La communauté italienne de Creuse suit de près la progression de l'épidémie de coronavirus de l'autre côté des Alpes. Les proches d'une habitante de Saint-Junien-la-Bregère, qui vivent près de Venise, évoquent un climat de "psychose générale".

La communauté italienne qui vit en Creuse suit de près la situation en Italie
La communauté italienne qui vit en Creuse suit de près la situation en Italie © Maxppp - Philippe Turpin

En Italie, le bilan de l'épidémie de coronavirus passe à 12 morts et 374 personnes contaminées, ce mercredi 27 février. En Creuse,  la communauté italienne suit la situation de près. C'est le cas de Giulia Garatto, une italienne qui habite Saint-Junien-la-Bregère.  Elle a de la famille en Italie, en Vénétie, région touchée par l'épidémie. Ses proches décrivent une ambiance décrivent un climat de crainte.

"On ne parle que de ça"

Depuis le début de la propagation du Covid-19 en Italie, Giulia s'entretient régulièrement avec sa famille qui habite sur place. Ils vont bien, et ne sont pas effrayés, mais ils évoquent un climat de psychose : "les écoles sont fermées (...) les transports et les cantines aussi (...) Les plus hypocondriaques, ça ce sont leurs mots [ceux des proches de Giulia] en sont arrivés au point de faire des réserves de nourriture, donc les supermarchés se retrouvent parfois en pénurie de denrées non-périssables, type pâtes ou riz. Comme si on se préparait du coup finalement à un confinement et à un isolement sur du long terme" décrit la Creusoise. 
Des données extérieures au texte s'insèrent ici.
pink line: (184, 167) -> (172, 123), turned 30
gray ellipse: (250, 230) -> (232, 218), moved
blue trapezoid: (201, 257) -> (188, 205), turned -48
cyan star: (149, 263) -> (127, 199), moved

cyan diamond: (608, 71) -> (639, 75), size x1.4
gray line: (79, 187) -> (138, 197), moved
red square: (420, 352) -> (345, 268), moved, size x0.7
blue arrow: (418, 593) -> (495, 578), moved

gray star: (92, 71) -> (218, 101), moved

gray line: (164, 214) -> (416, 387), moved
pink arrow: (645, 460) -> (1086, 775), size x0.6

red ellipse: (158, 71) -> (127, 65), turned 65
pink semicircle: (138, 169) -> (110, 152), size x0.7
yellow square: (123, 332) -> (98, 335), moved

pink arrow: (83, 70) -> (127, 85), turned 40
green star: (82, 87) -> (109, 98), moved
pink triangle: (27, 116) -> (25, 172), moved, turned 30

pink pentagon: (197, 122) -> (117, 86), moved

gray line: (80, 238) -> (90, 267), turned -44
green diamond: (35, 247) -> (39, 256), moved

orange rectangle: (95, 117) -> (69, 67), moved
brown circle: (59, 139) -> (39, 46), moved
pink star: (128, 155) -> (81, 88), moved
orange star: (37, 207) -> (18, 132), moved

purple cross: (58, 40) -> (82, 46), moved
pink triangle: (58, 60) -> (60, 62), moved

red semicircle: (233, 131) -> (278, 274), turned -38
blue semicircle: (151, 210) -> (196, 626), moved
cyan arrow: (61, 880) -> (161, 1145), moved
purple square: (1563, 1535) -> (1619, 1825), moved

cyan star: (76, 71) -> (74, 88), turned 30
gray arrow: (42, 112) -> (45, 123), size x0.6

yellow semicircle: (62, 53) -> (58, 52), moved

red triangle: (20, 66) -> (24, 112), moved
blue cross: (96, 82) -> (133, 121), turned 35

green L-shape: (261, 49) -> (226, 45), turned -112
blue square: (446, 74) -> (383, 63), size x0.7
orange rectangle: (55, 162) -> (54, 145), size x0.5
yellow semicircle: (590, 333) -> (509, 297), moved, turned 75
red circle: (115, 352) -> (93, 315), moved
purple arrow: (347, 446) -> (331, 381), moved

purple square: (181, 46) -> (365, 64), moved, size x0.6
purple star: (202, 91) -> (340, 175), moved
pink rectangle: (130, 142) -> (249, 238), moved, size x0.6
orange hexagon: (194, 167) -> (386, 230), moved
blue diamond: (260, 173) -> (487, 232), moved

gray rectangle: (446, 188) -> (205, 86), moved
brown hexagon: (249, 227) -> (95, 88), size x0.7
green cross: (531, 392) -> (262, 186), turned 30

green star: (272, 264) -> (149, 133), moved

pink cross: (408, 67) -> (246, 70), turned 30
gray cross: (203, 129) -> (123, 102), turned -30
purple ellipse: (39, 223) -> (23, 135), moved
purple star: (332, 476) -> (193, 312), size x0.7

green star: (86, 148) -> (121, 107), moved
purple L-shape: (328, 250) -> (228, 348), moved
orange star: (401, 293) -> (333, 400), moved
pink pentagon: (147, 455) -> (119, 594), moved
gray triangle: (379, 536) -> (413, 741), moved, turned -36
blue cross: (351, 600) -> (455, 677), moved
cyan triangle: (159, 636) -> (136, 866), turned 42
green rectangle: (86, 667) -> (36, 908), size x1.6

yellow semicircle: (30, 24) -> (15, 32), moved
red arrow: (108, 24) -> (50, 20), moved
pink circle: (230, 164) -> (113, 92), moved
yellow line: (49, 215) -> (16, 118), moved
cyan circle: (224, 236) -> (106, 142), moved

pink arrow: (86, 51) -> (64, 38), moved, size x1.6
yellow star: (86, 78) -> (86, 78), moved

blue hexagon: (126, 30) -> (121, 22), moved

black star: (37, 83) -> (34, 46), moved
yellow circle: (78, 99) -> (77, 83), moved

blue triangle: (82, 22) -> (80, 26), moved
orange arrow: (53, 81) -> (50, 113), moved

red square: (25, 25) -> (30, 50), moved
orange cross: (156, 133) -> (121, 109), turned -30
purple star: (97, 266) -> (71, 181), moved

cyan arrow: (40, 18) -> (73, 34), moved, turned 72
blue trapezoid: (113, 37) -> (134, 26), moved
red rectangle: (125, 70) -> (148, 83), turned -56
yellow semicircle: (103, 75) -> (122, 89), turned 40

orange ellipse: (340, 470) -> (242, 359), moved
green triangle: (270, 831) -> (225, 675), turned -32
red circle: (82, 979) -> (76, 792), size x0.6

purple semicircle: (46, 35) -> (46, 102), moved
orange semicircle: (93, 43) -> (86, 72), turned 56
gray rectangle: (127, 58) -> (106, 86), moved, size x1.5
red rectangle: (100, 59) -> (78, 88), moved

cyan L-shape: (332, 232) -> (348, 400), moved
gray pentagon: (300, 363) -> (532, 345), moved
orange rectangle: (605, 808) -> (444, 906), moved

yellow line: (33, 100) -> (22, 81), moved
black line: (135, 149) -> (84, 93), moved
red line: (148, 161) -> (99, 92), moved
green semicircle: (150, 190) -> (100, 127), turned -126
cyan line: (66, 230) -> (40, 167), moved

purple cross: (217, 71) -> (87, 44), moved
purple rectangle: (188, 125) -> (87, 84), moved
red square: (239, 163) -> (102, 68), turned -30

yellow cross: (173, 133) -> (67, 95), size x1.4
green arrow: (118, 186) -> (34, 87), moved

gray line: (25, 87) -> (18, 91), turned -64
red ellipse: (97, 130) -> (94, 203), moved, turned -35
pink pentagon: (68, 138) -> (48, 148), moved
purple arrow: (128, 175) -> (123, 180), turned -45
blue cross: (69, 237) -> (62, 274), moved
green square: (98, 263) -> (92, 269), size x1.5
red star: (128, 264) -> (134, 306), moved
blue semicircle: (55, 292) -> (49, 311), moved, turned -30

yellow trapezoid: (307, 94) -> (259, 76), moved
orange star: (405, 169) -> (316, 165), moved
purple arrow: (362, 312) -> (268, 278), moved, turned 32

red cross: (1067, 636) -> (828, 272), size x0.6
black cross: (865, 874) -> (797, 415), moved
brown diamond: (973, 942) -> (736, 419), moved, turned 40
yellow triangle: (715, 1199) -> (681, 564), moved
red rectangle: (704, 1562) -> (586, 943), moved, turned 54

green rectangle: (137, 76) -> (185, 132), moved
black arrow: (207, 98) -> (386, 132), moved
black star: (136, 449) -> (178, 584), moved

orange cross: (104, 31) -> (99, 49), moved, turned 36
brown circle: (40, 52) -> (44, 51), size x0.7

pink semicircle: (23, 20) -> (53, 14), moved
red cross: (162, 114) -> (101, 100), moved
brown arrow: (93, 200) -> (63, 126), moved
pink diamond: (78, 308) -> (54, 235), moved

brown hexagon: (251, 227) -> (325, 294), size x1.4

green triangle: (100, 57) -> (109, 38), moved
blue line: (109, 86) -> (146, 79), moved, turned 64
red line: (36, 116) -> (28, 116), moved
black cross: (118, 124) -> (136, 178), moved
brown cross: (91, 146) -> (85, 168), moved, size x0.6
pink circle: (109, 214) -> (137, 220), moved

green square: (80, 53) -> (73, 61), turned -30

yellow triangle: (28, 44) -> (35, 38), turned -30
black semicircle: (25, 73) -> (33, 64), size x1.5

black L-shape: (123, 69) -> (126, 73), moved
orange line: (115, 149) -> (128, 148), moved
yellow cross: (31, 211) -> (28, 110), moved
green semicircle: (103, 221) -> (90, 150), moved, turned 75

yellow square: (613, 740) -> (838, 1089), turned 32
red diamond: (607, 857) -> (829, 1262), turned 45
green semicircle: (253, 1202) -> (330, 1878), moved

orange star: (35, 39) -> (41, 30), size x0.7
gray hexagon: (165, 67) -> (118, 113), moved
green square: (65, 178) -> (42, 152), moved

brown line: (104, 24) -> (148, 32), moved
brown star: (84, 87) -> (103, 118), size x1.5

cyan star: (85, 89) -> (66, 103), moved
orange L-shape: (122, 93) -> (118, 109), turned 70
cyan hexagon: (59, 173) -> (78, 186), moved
Les plus hypocondriaques font des réserves de nourriture

Autre conséquence de la propagation de l'épidémie : on conseille aux voyageurs d'écourter leur séjour. Le père de Giula, qui réside lui aussi en France, se trouve actuellement en Sicile. Il devait y rester jusqu'à la mi-mars, mais il rentrera finalement dans l'Hexagone dès ce samedi 29 février. "Pas par peur du virus, mais pour ne pas rester coincé ensuite dans le pays, si la France décide par exemple soit de bloquer les frontières, soit de bloquer les vols en provenance de l'Italie" explique sa fille Giulia. Cette dernière souligne d'ailleurs que le prix des billets d'avion a triplé par rapport aux coûts habituels, sous-entendant que les compagnies aériennes profiteraient de la situation.